WORK ORDER | Which lines run from the line with "Ok (230, 698)" through the line with "Hausbaufuehrer (245, 559)" in the entries below? Print them exactly, both ends included, and nothing more.

═════ SUPPLIED INFORMATION

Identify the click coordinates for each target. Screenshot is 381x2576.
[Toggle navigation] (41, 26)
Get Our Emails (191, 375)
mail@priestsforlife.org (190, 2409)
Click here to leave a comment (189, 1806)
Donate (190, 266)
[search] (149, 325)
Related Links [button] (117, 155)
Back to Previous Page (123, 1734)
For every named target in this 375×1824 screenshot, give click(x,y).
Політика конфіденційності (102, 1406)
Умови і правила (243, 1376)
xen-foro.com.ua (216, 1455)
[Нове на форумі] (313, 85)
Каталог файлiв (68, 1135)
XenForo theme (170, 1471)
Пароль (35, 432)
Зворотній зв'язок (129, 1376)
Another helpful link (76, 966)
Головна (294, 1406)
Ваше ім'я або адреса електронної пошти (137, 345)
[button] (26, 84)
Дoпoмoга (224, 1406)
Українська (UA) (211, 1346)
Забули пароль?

══════════
═════ SUPPLIED INFORMATION

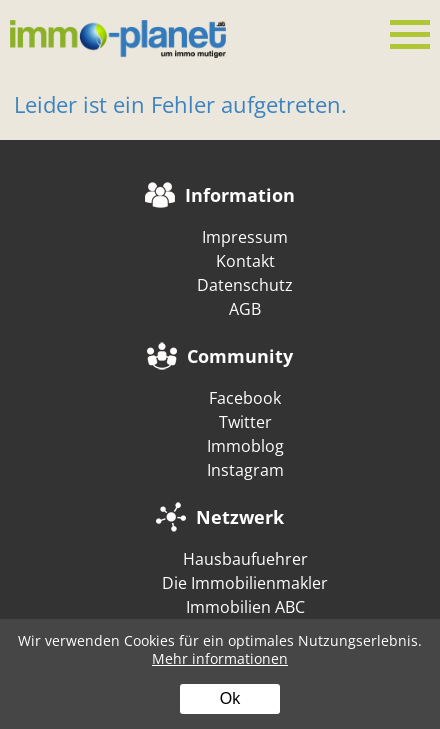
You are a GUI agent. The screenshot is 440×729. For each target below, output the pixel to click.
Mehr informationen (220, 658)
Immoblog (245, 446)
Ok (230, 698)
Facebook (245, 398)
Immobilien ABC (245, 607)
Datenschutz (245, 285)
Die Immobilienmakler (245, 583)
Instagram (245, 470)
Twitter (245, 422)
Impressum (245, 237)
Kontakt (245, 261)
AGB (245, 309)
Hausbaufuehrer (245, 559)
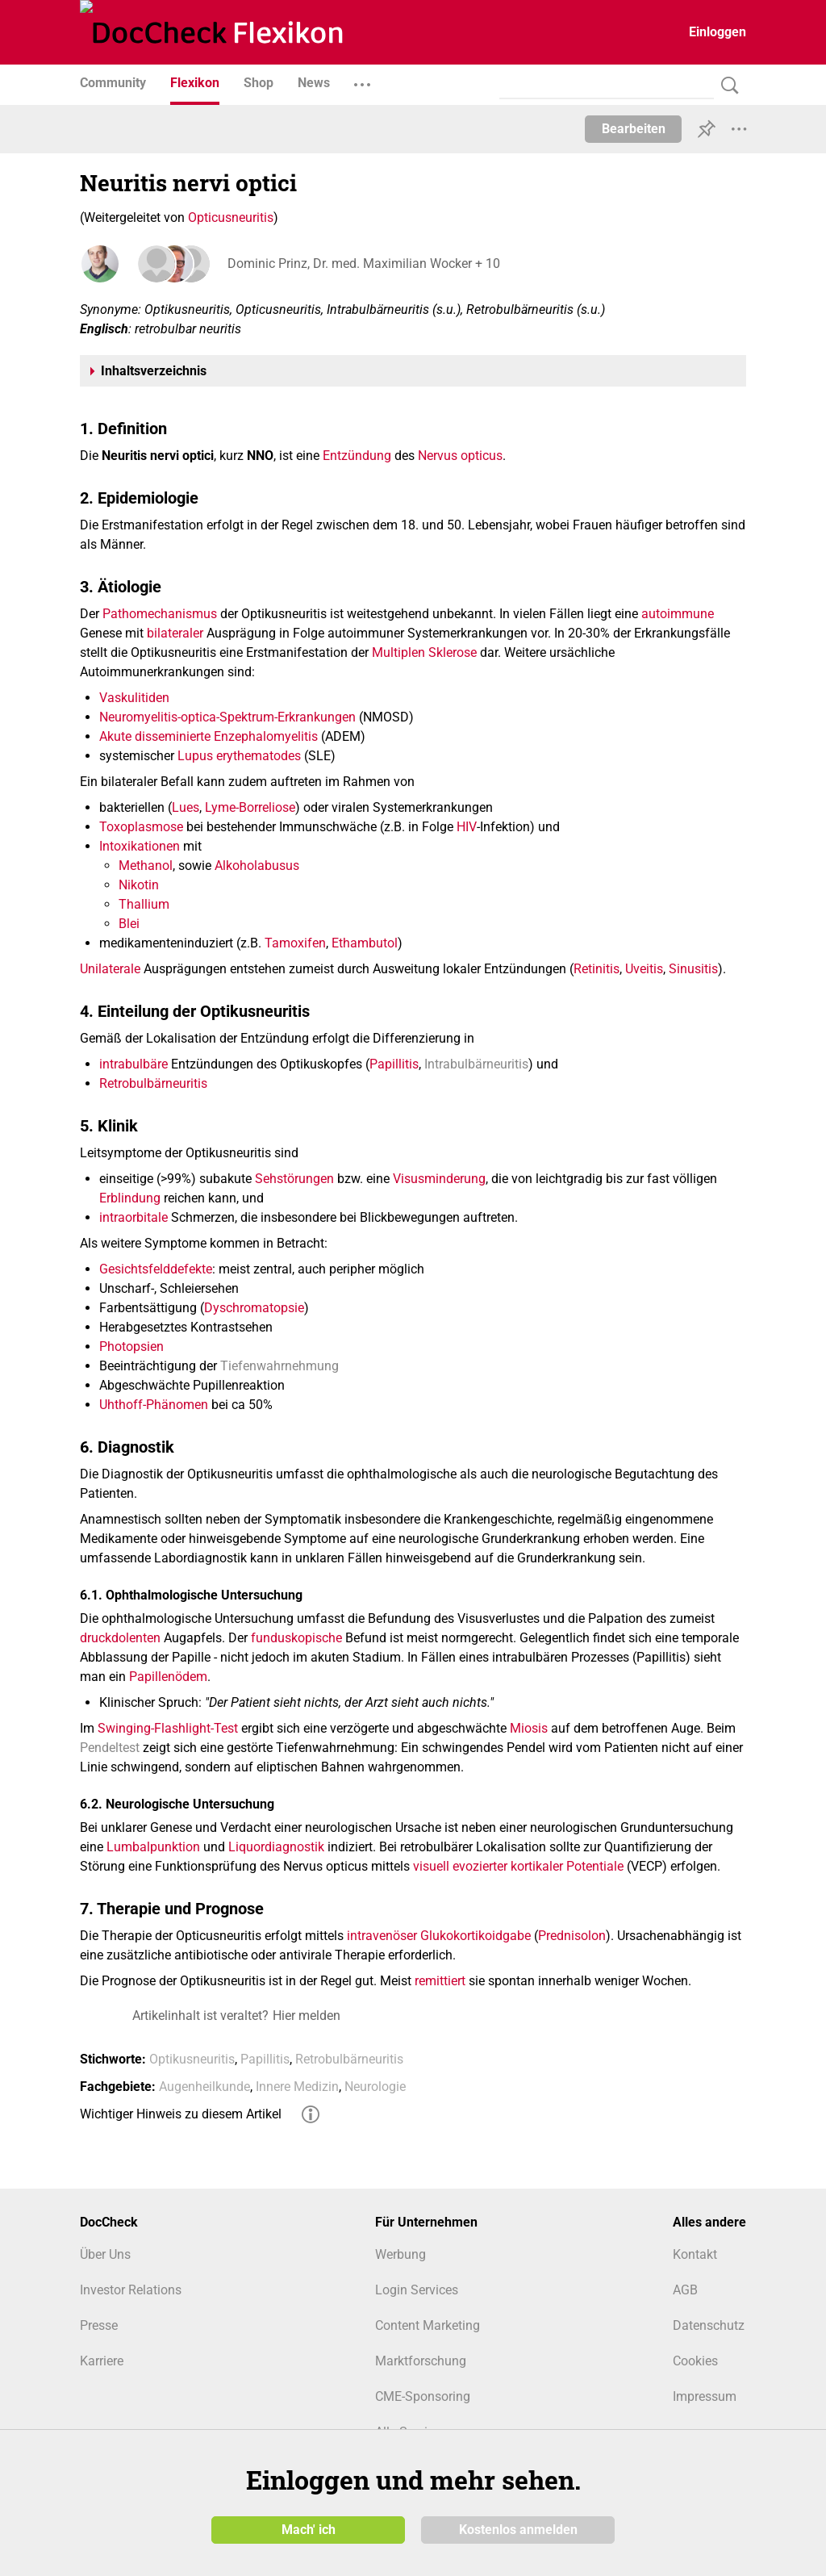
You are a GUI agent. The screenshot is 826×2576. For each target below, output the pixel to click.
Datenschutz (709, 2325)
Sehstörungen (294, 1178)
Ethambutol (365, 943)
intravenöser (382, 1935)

══════════
═════ SUPPLIED INFORMATION

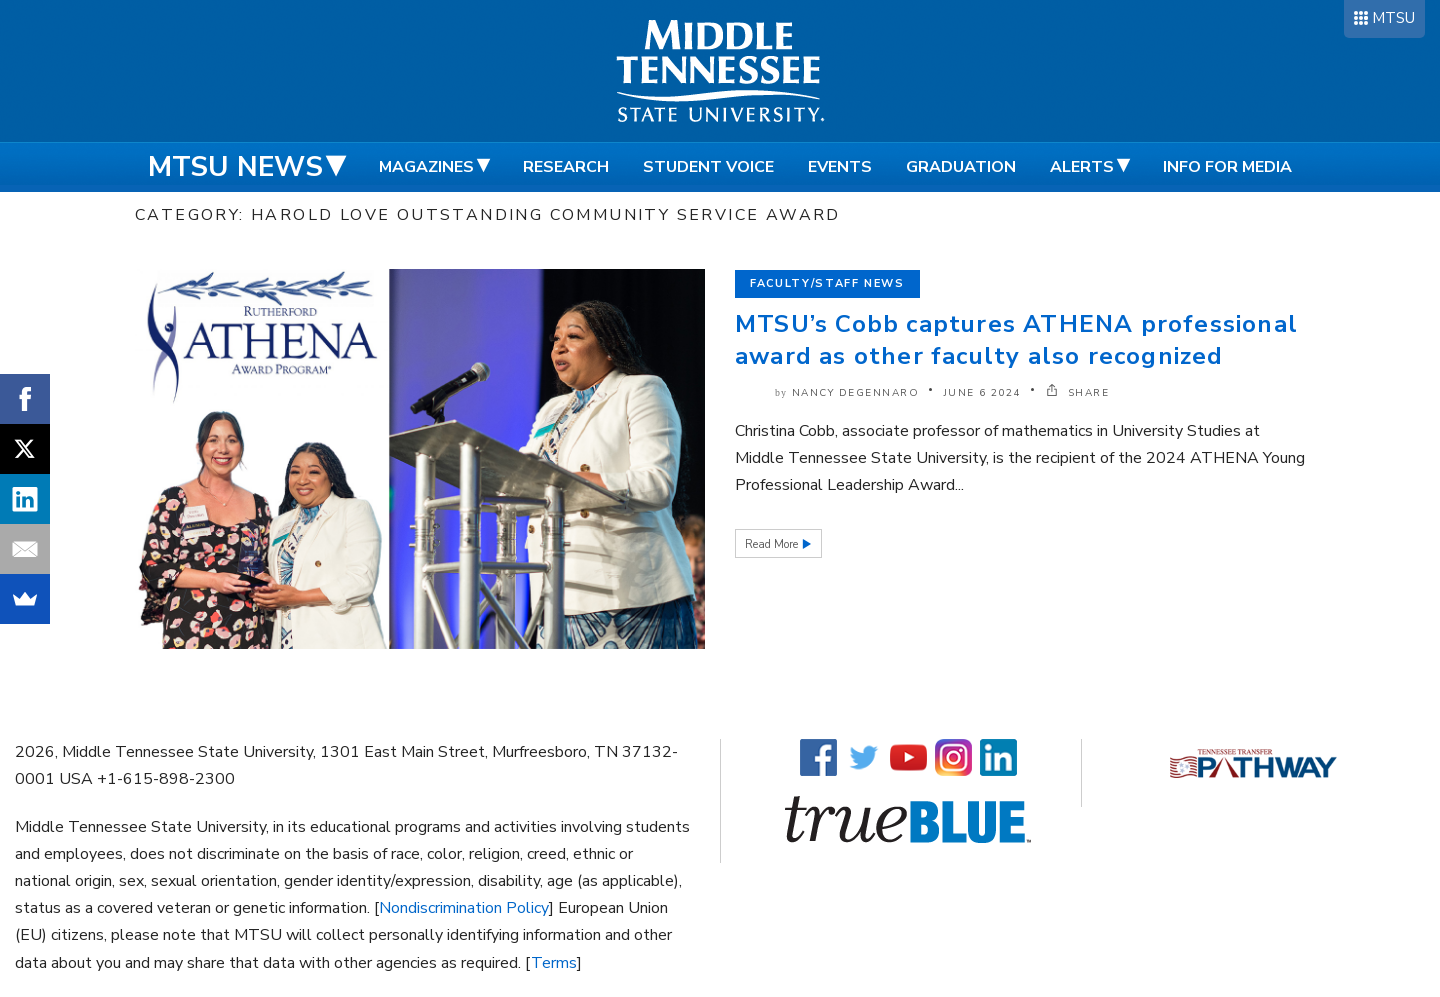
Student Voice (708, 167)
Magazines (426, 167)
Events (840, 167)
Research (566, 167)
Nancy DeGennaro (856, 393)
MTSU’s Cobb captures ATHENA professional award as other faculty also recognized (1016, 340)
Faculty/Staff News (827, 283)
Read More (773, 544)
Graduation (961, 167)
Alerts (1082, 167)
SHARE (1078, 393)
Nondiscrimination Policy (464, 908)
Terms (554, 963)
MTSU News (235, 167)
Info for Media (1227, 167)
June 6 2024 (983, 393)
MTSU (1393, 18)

══════════

RESPONSE |
Ok (230, 698)
Facebook (245, 398)
Immobilien ABC (245, 607)
Datenschutz (245, 285)
Die Immobilienmakler (245, 583)
Instagram (245, 470)
Twitter (245, 422)
Impressum (245, 237)
Kontakt (245, 261)
AGB (245, 309)
Hausbaufuehrer (245, 559)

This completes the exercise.